Petite, menue, pleine de vie, Mylène Pardoen, a totalement inventé son métier, jusqu'à son nom poétique.
Partir de rien ne lui fait pas peur. A 30 ans, elle a réinventé sa vie. Après une carrière dans l'armée, elle entre à l'université "par la petite porte", sans le bac. Elle rêvait d'étudier l'histoire, il n'y avait pas de place, on la dirige en musicologie.
Mais à force de travailler pour les musées, en particulier celui des Invalides, la spécialiste de musique militaire, passionnée d'histoire, a réalisé son rêve: elle fouille le passé pour en restituer l'univers sonore.
Son grand projet, baptisé "Bretez", du nom du cartographe qui a réalisé le plan de Paris à l'époque de Turgot, fait entendre les bruits du quartier du Grand-Châtelet, rue par rue, pont par pont, boutique par boutique.
En écoutant cette "fresque sonore"*, on déambule entre le pont au Change et le pont Notre-Dame mais au XVIIIe siècle ! On croise les marchandes ambulantes, les bêtes qui vont à l’abattoir, les clapotis de la Seine lors de joutes nautiques...
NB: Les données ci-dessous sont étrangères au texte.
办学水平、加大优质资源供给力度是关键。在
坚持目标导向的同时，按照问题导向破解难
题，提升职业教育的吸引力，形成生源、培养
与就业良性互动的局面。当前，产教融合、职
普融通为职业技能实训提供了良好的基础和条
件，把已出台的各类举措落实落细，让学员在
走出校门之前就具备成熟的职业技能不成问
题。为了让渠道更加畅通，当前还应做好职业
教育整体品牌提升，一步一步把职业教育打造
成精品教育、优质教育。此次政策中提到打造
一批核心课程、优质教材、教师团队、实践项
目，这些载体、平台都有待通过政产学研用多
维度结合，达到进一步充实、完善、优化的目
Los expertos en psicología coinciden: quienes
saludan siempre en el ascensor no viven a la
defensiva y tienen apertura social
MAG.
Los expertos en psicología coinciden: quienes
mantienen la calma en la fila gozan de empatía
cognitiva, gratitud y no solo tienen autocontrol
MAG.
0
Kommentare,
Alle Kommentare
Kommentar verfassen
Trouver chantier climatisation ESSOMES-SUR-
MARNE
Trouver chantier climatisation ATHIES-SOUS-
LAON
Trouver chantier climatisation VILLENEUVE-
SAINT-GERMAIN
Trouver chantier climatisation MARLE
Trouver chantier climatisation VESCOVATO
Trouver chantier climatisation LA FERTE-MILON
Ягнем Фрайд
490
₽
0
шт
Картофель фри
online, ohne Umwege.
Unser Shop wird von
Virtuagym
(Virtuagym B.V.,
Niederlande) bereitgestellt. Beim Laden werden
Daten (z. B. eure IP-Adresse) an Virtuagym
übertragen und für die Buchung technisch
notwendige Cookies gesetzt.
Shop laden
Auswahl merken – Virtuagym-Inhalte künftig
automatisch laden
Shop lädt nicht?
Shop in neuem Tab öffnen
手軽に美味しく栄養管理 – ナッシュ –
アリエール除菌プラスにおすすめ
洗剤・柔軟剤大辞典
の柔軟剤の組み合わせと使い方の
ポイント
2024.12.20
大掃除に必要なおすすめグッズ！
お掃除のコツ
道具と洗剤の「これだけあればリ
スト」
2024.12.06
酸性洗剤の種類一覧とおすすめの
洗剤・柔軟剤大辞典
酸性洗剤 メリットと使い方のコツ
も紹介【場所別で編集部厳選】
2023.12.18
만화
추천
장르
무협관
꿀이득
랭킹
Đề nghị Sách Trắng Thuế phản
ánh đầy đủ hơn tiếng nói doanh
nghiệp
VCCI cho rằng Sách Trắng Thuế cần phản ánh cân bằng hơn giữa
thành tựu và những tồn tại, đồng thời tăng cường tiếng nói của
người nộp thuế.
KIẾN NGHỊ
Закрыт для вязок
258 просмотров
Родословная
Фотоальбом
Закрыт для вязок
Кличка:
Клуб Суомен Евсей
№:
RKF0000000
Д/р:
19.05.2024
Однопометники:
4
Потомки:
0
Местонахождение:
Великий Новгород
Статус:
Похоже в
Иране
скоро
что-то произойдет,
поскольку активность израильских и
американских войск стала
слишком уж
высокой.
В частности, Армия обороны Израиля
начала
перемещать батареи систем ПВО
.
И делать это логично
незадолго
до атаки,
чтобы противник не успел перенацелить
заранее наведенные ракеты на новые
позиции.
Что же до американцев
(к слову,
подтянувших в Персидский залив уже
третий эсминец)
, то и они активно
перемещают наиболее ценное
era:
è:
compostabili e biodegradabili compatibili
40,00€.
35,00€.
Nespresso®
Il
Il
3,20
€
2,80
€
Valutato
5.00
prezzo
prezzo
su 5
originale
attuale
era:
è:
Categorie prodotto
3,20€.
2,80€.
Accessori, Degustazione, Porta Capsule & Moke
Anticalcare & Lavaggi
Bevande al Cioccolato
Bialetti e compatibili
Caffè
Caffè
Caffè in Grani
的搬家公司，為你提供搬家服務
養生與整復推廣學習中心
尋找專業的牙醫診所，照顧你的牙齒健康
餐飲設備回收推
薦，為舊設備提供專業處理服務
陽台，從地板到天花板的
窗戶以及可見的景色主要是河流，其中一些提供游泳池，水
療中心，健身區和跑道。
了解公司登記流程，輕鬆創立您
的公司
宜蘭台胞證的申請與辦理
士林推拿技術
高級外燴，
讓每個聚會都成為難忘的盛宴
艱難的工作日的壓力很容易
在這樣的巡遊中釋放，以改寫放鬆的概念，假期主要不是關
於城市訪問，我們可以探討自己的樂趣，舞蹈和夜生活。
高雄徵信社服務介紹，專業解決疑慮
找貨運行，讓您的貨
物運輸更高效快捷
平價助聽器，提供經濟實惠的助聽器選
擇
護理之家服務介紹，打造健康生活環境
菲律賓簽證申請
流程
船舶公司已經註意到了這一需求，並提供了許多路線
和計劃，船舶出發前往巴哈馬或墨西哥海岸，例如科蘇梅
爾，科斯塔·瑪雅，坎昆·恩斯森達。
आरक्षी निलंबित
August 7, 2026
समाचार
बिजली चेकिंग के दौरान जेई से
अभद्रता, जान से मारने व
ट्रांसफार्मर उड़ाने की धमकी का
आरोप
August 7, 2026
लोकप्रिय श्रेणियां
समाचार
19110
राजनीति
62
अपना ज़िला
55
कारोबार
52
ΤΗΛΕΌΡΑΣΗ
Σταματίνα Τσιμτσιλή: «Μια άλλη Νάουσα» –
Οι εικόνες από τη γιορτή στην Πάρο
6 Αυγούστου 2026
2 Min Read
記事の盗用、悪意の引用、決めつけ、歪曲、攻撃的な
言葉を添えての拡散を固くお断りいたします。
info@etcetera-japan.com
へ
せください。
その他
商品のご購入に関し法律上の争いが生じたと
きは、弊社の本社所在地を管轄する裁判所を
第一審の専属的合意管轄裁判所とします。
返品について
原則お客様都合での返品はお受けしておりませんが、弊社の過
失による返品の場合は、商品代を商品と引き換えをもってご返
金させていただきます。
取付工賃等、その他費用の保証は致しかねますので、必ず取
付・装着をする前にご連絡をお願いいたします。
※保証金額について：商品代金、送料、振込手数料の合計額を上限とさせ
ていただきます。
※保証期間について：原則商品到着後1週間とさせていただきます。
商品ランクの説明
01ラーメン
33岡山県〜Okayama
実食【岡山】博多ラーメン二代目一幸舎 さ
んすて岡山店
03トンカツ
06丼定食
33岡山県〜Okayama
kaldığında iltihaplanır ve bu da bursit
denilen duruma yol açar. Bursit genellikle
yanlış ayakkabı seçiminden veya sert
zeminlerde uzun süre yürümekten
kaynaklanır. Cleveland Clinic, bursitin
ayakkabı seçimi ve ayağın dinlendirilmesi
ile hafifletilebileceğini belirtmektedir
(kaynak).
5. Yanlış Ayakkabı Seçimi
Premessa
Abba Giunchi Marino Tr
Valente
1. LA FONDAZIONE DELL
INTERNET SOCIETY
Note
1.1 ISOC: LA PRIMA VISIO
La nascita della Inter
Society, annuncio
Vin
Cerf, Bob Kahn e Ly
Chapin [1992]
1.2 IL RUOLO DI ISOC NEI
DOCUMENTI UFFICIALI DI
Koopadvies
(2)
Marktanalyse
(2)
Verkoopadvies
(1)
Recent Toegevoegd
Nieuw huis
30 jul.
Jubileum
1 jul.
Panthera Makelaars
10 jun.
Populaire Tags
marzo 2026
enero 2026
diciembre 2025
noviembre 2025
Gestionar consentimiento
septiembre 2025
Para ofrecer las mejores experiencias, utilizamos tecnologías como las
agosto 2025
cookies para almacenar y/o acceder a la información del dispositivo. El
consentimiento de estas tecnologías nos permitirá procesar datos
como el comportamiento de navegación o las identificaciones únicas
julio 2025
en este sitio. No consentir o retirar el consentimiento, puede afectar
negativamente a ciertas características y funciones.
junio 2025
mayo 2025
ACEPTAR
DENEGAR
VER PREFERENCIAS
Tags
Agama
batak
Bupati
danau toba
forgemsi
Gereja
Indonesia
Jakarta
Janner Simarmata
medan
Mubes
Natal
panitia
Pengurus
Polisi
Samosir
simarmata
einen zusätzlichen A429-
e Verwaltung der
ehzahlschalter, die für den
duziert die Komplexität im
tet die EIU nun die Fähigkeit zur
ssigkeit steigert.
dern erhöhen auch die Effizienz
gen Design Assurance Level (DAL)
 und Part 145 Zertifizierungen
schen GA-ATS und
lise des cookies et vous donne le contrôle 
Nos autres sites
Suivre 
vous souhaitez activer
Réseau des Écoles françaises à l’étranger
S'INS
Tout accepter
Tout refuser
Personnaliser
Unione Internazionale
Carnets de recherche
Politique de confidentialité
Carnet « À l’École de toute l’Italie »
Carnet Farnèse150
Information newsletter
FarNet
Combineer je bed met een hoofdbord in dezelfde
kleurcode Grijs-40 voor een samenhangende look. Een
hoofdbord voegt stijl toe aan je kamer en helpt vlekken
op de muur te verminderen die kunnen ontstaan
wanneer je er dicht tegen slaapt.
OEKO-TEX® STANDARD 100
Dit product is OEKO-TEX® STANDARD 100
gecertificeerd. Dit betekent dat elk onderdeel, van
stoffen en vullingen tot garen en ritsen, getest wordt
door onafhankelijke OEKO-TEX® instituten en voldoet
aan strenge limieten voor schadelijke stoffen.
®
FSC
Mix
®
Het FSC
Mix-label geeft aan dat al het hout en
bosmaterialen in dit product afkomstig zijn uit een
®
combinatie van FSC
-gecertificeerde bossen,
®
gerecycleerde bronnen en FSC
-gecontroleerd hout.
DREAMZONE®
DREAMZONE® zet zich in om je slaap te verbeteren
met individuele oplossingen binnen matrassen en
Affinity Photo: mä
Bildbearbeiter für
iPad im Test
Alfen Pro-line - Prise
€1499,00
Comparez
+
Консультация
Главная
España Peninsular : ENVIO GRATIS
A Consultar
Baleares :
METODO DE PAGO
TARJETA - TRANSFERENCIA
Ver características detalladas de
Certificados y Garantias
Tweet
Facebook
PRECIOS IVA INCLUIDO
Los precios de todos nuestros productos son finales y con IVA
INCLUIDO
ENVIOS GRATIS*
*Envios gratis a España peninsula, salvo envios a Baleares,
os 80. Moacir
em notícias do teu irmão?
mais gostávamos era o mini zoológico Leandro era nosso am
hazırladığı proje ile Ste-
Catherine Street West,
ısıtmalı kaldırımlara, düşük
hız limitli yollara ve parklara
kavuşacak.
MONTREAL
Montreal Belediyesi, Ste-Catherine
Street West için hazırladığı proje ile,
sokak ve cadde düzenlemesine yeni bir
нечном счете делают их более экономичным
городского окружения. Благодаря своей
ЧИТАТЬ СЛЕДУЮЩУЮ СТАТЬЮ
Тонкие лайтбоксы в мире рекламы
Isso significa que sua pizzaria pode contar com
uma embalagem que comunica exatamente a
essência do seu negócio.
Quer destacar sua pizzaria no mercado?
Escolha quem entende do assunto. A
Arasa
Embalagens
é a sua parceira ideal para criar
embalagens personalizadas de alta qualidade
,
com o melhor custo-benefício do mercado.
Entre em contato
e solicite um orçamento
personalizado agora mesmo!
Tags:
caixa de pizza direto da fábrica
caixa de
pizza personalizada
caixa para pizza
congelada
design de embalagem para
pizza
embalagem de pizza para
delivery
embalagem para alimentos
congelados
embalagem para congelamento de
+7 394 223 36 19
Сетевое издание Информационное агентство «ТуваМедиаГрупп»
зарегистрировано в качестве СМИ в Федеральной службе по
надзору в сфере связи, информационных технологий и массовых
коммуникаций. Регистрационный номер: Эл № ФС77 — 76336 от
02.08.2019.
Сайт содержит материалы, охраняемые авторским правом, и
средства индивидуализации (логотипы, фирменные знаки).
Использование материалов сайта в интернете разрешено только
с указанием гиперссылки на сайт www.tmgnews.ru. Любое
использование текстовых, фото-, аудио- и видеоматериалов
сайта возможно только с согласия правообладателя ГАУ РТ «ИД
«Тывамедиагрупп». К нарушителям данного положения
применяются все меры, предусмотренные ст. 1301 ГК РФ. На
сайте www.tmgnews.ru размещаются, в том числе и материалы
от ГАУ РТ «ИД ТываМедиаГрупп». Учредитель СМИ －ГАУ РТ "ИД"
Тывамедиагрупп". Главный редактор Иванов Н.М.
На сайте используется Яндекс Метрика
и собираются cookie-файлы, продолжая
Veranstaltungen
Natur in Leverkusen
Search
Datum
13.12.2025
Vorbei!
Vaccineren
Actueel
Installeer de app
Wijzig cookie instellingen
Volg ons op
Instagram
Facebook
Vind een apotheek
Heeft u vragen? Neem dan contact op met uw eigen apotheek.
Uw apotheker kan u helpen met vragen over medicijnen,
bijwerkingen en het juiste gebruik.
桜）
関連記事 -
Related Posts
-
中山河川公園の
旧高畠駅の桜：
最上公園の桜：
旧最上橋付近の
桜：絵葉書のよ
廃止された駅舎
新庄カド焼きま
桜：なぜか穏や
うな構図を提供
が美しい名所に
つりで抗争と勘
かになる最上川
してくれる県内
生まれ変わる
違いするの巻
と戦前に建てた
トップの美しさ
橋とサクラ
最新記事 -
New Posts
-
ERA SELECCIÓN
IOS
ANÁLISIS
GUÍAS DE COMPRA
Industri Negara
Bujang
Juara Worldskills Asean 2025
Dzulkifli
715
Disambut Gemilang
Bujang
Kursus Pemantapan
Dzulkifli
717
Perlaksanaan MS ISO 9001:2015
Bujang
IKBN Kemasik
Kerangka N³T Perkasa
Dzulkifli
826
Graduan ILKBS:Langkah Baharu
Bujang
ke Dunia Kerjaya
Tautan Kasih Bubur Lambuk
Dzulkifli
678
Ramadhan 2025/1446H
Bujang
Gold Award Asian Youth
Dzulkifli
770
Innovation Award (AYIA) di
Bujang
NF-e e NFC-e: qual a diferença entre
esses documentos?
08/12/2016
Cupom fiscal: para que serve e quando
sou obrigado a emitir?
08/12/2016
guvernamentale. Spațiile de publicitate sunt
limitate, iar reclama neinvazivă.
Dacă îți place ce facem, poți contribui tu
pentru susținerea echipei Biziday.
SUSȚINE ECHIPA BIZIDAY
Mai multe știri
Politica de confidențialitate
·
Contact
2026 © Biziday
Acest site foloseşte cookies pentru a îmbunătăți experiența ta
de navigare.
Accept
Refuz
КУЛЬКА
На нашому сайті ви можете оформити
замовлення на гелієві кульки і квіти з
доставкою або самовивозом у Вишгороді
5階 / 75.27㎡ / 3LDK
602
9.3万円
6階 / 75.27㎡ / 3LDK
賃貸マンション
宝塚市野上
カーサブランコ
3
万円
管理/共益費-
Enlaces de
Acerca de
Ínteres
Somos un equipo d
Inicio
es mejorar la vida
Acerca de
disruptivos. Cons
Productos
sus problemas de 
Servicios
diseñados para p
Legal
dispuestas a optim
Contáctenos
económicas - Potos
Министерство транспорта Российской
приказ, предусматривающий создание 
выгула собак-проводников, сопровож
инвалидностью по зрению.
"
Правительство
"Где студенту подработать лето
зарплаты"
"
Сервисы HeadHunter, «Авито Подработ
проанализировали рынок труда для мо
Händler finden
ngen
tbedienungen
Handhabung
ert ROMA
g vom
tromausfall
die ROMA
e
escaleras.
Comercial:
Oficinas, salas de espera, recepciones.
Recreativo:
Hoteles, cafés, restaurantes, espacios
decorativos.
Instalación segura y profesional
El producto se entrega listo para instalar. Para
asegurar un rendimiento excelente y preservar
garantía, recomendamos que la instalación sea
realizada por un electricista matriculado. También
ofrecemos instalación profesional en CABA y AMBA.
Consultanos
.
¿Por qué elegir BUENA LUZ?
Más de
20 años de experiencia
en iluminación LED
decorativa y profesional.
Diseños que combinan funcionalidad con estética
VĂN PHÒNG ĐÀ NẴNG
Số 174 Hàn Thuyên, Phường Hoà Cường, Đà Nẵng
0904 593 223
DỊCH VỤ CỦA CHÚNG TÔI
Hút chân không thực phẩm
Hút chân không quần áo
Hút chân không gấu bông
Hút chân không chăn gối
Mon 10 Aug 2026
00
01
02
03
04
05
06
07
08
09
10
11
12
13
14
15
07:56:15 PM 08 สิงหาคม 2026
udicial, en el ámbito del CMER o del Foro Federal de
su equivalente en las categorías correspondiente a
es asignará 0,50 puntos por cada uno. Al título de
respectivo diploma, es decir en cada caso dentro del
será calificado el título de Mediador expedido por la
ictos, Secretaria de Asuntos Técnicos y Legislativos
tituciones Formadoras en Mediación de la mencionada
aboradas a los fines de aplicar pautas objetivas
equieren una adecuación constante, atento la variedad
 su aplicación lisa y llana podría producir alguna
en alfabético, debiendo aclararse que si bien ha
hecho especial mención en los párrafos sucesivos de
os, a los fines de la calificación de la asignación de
Cette nouvelle approche, par les oreilles, permet de "vivre l'Histoire". "On devient soi-même le personnage car le son touche notre sensibilité", explique la chercheuse. "C'est une immersion", une dimension complétement différente par rapport au simple visuel.
"Je n'invente pas de son, je ne crée pas de sons", explique la quinquagénaire aux cheveux très courts. Avec l'aide de spécialistes, d'historiens, elle reconstitue les métiers disparus, les outils du passé. Elle enregistre les sons qu'ils produisent et "les remet dans leur jus".
- Prix Nobel du sonore -
Au XVIIIe siècle, les rues étaient étroites, les ponts supportaient des maisons, les matériaux de construction étaient différents. Les sons n’avaient pas "la même saveur".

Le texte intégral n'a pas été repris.